Les émotifs anonymes

Une comédie romantique, c’est en général la rencontre de 2 personnes que tout sépare, et cela finit bien. Cela peut être l’histoire d’une pute (au grand coeur) et d’un homme d’affaires (Pretty woman), d’une fille à papa et de son garde du corps (l’Arnacoeur), d’un libraire et d’un actrice (Coup de foudre à Notting Hill) ou d’un prisonnier et d’une vache (ah ! c’est pas romantique ?).
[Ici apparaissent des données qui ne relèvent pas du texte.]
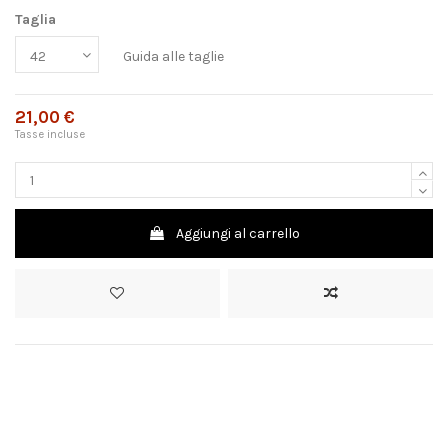
Taglia
Guida alle taglie
21,00 €
Tasse incluse
Aggiungi al carrello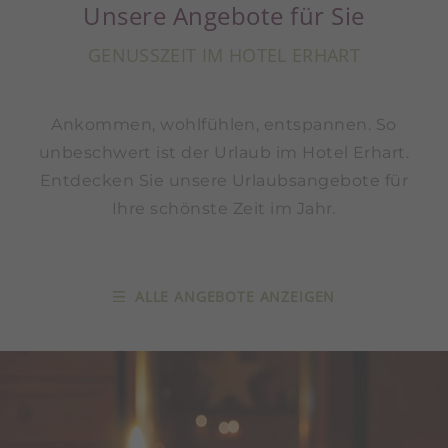
Unsere Angebote für Sie
GENUSSZEIT IM HOTEL ERHART
Ankommen, wohlfühlen, entspannen. So
unbeschwert ist der Urlaub im Hotel Erhart.
Entdecken Sie unsere Urlaubsangebote für
Ihre schönste Zeit im Jahr.
ALLE ANGEBOTE ANZEIGEN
Les émotifs anonymes magnifie le genre, avec 2 personnages extraordinaires. Il sait jouer des codes de de type de film, mais en les interprétant de façon très réussie.  Angélique (Isabelle Carré) est émotive, au point de faire partie de Emotifs anonymes, groupe de parole sur le modèle des AA. Elle postule pour un job dans la chocolaterie dirigée par Jean-René (Poelvoorde) et accepte ainsi un poste commercial, alors qu’elle est chocolatière, et timide !

Le patron semble dur, en fait il est aussi atteint de timidité maladive et voit un psy quasiment tous les jours. Le psy lui donne des exercices à faire (toucher quelqu’un, l’inviter à diner…) et à chaque fois il demande à Angélique, qui parait un peu gourde et lui fait moins peur que les autres. Pendant ce temps, elle sauvera la chocolaterie et ils vont devenir amoureux l’un de l’autre.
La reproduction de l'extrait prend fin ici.